Diane M. Sullivan and Nancy R. Page, Assistant United States Attorneys, along with whom Eric H. Holder, Jr., Washington, DC, appeared on the briefs, for Defendant.
CHARLES R. RICHEY, District Judge.
Before the Court in the above-captioned case are the defendant's Motion to Dismiss or, in the alternative, for Summary Judgment and the plaintiff's Opposition thereto. The Court heard oral arguments at a pre-trial conference on November 14, 1996. Based on the arguments, the pleadings, the entire record herein, and the law applicable thereto, the Court granted summary judgment for the defendant. 1 The Court shall more particularly set forth the basis for its ruling in the present Memorandum Opinion.
The plaintiff Kenneth L. Cones brought this action against the defendant Donna E. Shalala in her official capacity as Secretary
or the Department of Health & Human Services ("HHS"), under Title VII of the Civil Rights Act of 1964, as amended, 42 U.S.C. § 2000e et seq. ("Title VII"). Compl. ¶ 1. The plaintiff, a GM-14 Management Analyst in the Division of Special Programs Coordination ("DSPC"), Administrative Services Center ("ASC"), Office of the Assistant Secretary for Management and Budget ("ASMB"), alleges that he has been subjected to illegal racial discrimination and retaliation, primarily through the actions of Elizabeth James, the Principal Deputy Assistant Secretary for Management and Budget. Id. ¶ 2.

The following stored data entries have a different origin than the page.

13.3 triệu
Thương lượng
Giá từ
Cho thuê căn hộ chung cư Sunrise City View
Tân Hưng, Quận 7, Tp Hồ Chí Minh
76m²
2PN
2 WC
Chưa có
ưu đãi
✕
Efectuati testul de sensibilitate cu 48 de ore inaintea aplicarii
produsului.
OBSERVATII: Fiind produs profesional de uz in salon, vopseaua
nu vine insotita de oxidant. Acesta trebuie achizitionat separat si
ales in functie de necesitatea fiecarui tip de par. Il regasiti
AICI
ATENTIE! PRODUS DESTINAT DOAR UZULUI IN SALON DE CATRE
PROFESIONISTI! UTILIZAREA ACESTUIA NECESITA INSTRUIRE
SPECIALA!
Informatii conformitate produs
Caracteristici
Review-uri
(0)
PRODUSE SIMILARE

In particular, the plaintiff's complaint is based on occurrences between 1989 and 1993. The plaintiff alleges that he was subjected to discrimination when he was not selected for positions in June 1989, in July 1990, in April 1991, and in November 1991. He further alleges that in July 1990 he was discouraged from applying for a position by his supervisor and that in October 1991 he was denied the opportunity for a career enhancing assignment. Furthermore, the plaintiff alleges that he was discriminated against in January 1993 and was subjected to reprisal for filing an EEO Complaint when he was denied the position of Director of the Division of Special Programs Coordination, GM-15. see Compl. ¶ 17-29.

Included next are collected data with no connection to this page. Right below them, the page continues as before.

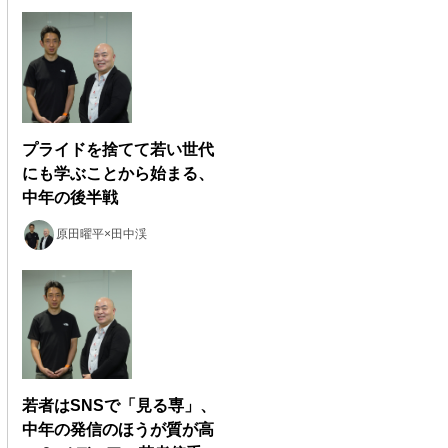
プライドを捨てて若い世代
にも学ぶことから始まる、
中年の後半戦
原田曜平×田中渓
若者はSNSで「見る専」、
中年の発信のほうが質が高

As more particularly set forth below, the plaintiff's claims of race discrimination based on incidents occurring prior to December 15, 1992 are barred because the plaintiff failed to timely contact an EEO Counselor. As to the remaining claims of discrimination and retaliation, the plaintiff cannot demonstrate that he can sustain his burden of proof at trial.
I. THERE ARE NO GENUINE ISSUES OF MATERIAL FACT AND THE DEFENDANT IS ENTITLED TO JUDGMENT AS A MATTER OF LAW.
The Court must grant summary judgment for the moving party if "the pleadings, depositions, answers to interrogatories, and admissions on file, together with the affidavits, if any, show that there is no genuine issue as to any material fact and that the moving party is entitled to judgment as a matter of law." Fed.R.Civ.P. 56(c); Anderson v. Liberty Lobby, Inc., 477 U.S. 242, 249, 106 S.Ct. 2505, 2510-11, 91 L.Ed.2d 202 (1986); Matsushita Elec. Indus. Co. v. Zenith Radio Corp., 475 U.S. 574, 587, 106 S.Ct. 1348, 1356, 89 L.Ed.2d 538 (1986). "Summary judgment procedure is properly regarded not as a disfavored procedural shortcut, but rather as an integral part of the Federal Rules as a whole, which are designed 'to secure the just, speedy and inexpensive determination of every action.' " Celotex Corp. v. Catrett, 477 U.S. 317, 327, 106 S.Ct. 2548, 2555, 91 L.Ed.2d 265 (1986) (citing Fed.R.Civ.P. 1).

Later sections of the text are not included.